Blackfang Feaster: The bite of these gnolls has poison that can slow you. They can also knock you prone and begin to devour you.

Dungeon Magazine #221 - The Battle of Emridy Meadows

This adventure is written by Chris Perkins. It appears in the final issue of Dungeon and it details a battle discussed quite a bit in the classic 1st edition Temple of Elemental Evil adventure by Gary Gygax.

This module is broken up into missions. The first mission involves dealing with a gnoll called Gnaragg the Dog King and his lair.

Gnaragg actually rides a displacer beast! He is in charge of a band of gnolls and humans who aren't getting along.

Norghu: Gnaragg's mate. She is a pack lord who rule the lair when Gnaragg is not around.

Gnaragg has a magic item:

Bitbaern's Shield: You can ue this +1 shield to sense which way is east. Also, "...the shield can lead you to places of significant history," including the final resting place of Bitbaern, who was a hero of some renown.

D&D 5th Edition - Monster Manual


5th puts it all together quite nicely.

How Gnolls Came to Be: Yeenoghu entered the Material Plane. Packs of hyena flocked to him, scavenging his kills, which transformed them into gnolls.
  • They scavenge trophies from corpses like teeth or ears.
  • Gnolls have no goodness or compassion.
Gnoll Pack Lord: These gnolls rules by might and cunning. They have piercings and they dye demonic sigils into their fur.

Fang of Yeenoghu: This version of the fang are gnolls possessed by a demonic spirit. They perform rituals and make blood offerings to Yeenoghu. A hyena who feasts on a fang's slain foe becomes a full-grown adult gnoll.

Volo's Guide to Monsters

Volo's has a big section on gnoll lore. We learn:
  • Gnolls want to turn the world into a barren, empty ruin.
  • Yeenoghu ultimately wants endless war to be waged in the world until only one champion remains. Then Yeenoghu will come to the world, slay the champion, and reign over a wasteland of rotting corpses.
  • They are driven by a communal sense of infinite hunger and endless rage.
  • When raiding, they never leave survivors. It sounds like the whole slaving angle is gone.
  • Gnolls don't care about gold or gems.
  • They speak a broken form of Abyssal.
There's a bunch of lists, including one with some fun details to add to a gnoll. My favorites:
  • Infested with maggots
  • Vestigial twin embedded in back
Becoming a Gnoll: We learn a bit more on transforming into a gnoll. A fang of yeenoghu anoints the remains of foes during a ritual. When a hyena feeds on those remains, it becomes a gnoll.
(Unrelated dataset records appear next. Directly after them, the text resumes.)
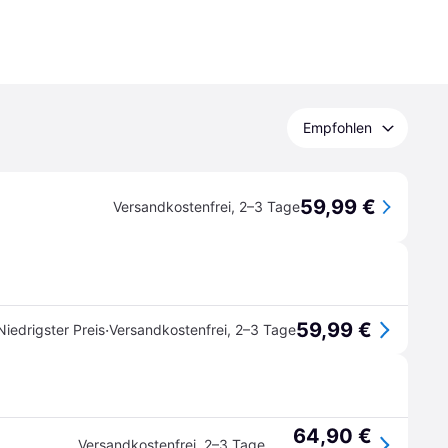
Empfohlen
59,99 €
Versandkostenfrei
,
2–3 Tage
59,99 €
·
Niedrigster Preis
Versandkostenfrei
,
2–3 Tage
64,90 €
Versandkostenfrei
,
2–3 Tage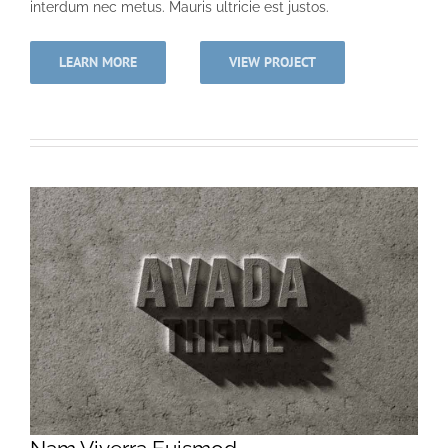
interdum nec metus. Mauris ultricie est justos.
LEARN MORE
VIEW PROJECT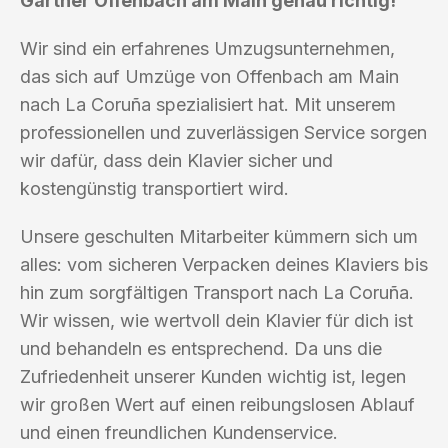
Gärtner Offenbach am Main genau richtig!
Wir sind ein erfahrenes Umzugsunternehmen,
das sich auf Umzüge von Offenbach am Main
nach La Coruña spezialisiert hat. Mit unserem
professionellen und zuverlässigen Service sorgen
wir dafür, dass dein Klavier sicher und
kostengünstig transportiert wird.
Unsere geschulten Mitarbeiter kümmern sich um
alles: vom sicheren Verpacken deines Klaviers bis
hin zum sorgfältigen Transport nach La Coruña.
Wir wissen, wie wertvoll dein Klavier für dich ist
und behandeln es entsprechend. Da uns die
Zufriedenheit unserer Kunden wichtig ist, legen
wir großen Wert auf einen reibungslosen Ablauf
und einen freundlichen Kundenservice.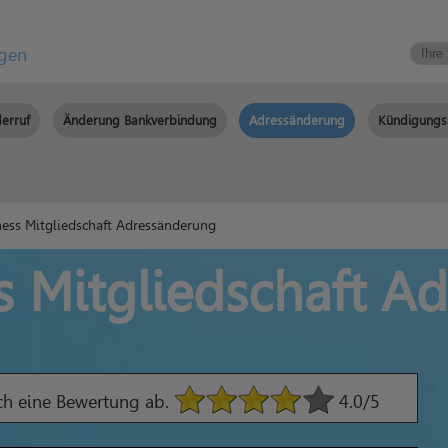
igen
erruf
Änderung Bankverbindung
Adressänderung
Kündigungs
ess Mitgliedschaft Adressänderung
s Mitgliedschaft 
ach eine Bewertung ab.
4.0
/5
Witherlings: This is awesome. When gnolls get hungry, they eat weaker gnolls. The bones of the devoured gnolls are kept. Pack lords and flind can perform a ritual to turn them into undead witherlings.

Flinds: Flinds are rare, and they are seen as Yeenoghu's special messengers. They are.. "gifted with a keen eye for omens and an ear for Yeenoghu's whispers."

If a gnoll kills a flind, it becomes a flind!

Yeenoghu sometimes sends them demon allies: Barlguras, Dretches, Hezrous, and Manes. Also:
  • Shoosuvas: As a reward for triumphs.
  • Maw Demon: Anything a maw demon devours is teleported into Yeenoghu's gullet.
There's a whole page of details on creating war bands. My favorite part is the shared physical traits:
  • Rune branded on forehead
  • Surrounded by clouds of flies
  • "Covered with strange mushroom growths".